Melodrama, unlike many of its contemporaries, resists the urge to indulge itself, and (if you just go ahead and count “Hard Feelings/Loveless” as two songs like I think you should) features none of the epic nine-minute tracks we’ve come to expect. Many of the songs (“Liability,” and “Sober II (Melodrama),” perhaps) stop even shorter of what you feel like you want it to be, as Lorde gets us wild and makes us leave to the next song. But then, there in the lazy long afternoon of the album, in a regathering of hope after the traumatic night before, Melodrama goes there, on two otherwise perfectly-fine songs, “Writer In the Dark” and “Supercut,” the latter pushing and pulling (Lorde’s raw vocal singing of the chorus from what sounds to be, like, the floor of her bathroom) into this Eluvium-style stargazy instrumental. It’s in those moments that the album feels tremendous -- the cutting, dazzling touches on songs you weren’t expecting.    
I've heard Andy Greenwald, host of The Ringer’s “The Watch” podcast, say that television show finales tell us what the show was about. And in this melodramatic mini-documentary, Lorde tells us, quite explicitly, what the album is about in the album’s penultimate and final songs.
Throughout our night together, Lorde clearly grapples with her impulses, to stay in or go out, to scream or to cry, to dance or to talk it out, where she experiences these lurching yanks between parties and the nights alone that are all too familiar to those of us who have survived life to this point. In the reprise to “Liability,” the singer posits a been-to-therapy bit of insight: “maybe all this is the party.” The part where you pace around with the curtains drawn, drinking a bottle of wine by yourself, the part where your best friend comes over to help you clean up the mess of the night before, the tears and the cries -- maybe all this is the party.

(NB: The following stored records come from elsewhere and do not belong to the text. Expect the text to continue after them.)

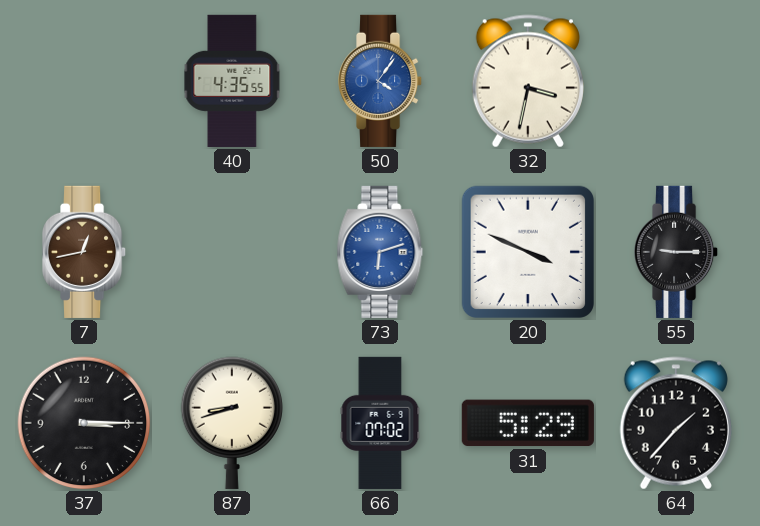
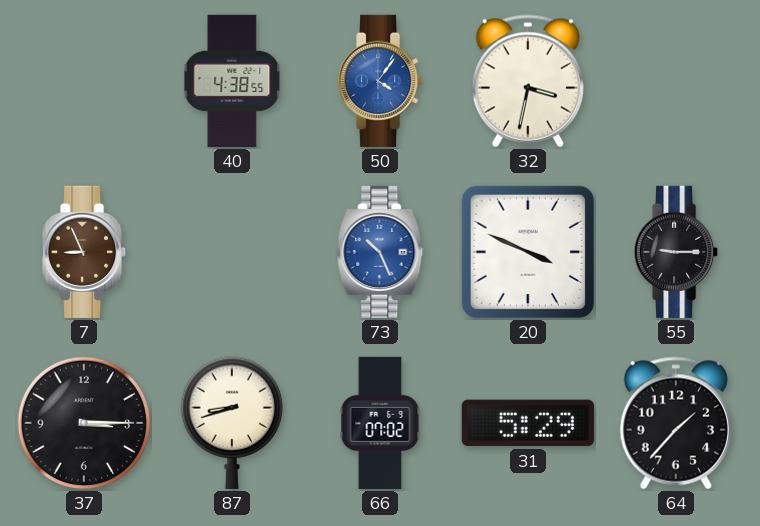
40: 4:35 -> 4:38
7: 12:43 -> 8:56
73: 6:12 -> 10:26
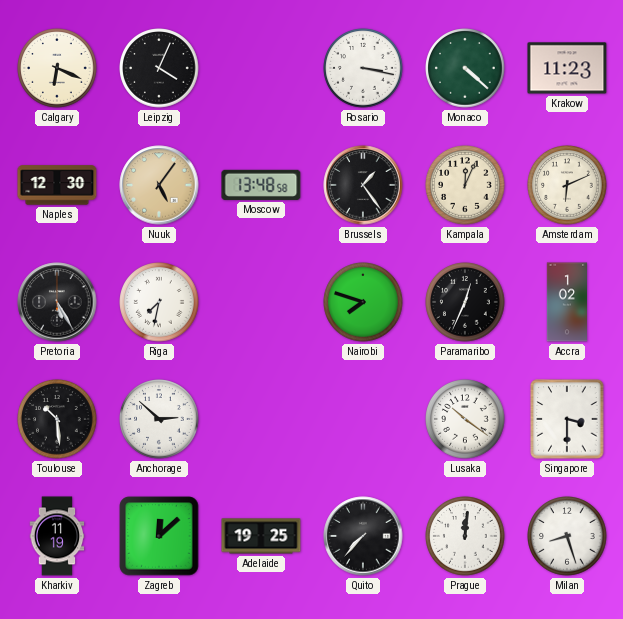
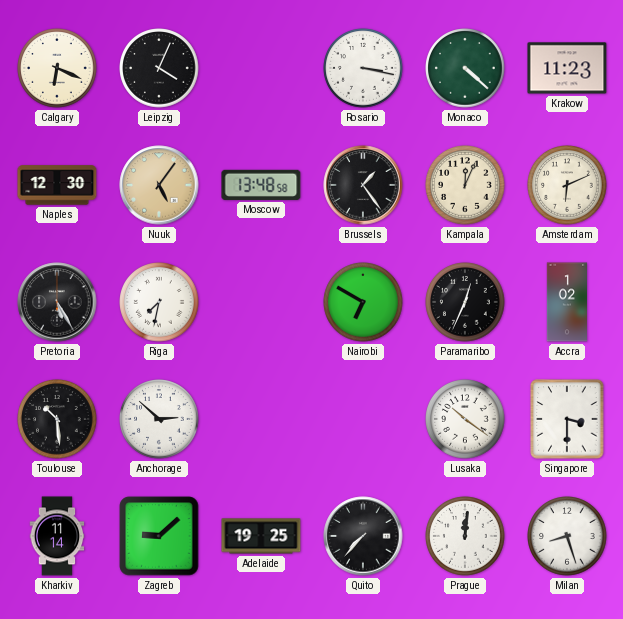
Nairobi: 7:48 -> 6:50
Kharkiv: 11:19 -> 11:14
Zagreb: 12:08 -> 9:08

A friend who toured with the indie band mewithoutYou once witnessed two girls approach Aaron, mewithoutYou’s singer, after a show and ask him to pray. My friend said Aaron kind of looked around, bemused, his arms kind of stretching as if to encompass everything around him, and said, “What do you think we’re doing here?” I’d like to think mewithoutYou and Lorde might agree: maybe all this is the party.
    Lorde might humbly or courteously resist my label, but the album ends with a perfect song. “Perfect Places” is a last-night-in-town rebirth of the party, a kind of partying that has taken what it’s learned from the night before and is able to put things in context, to understand, because partying without a care in the world (or without an understanding of why we’re partying) is fun, but understanding the cocktail of reasons why you might want to spend your night off your face and throwing your head back and dancing anyway: there is some definite mewithoutYou, maybe-all-this-is-the-party wisdom and beauty to that.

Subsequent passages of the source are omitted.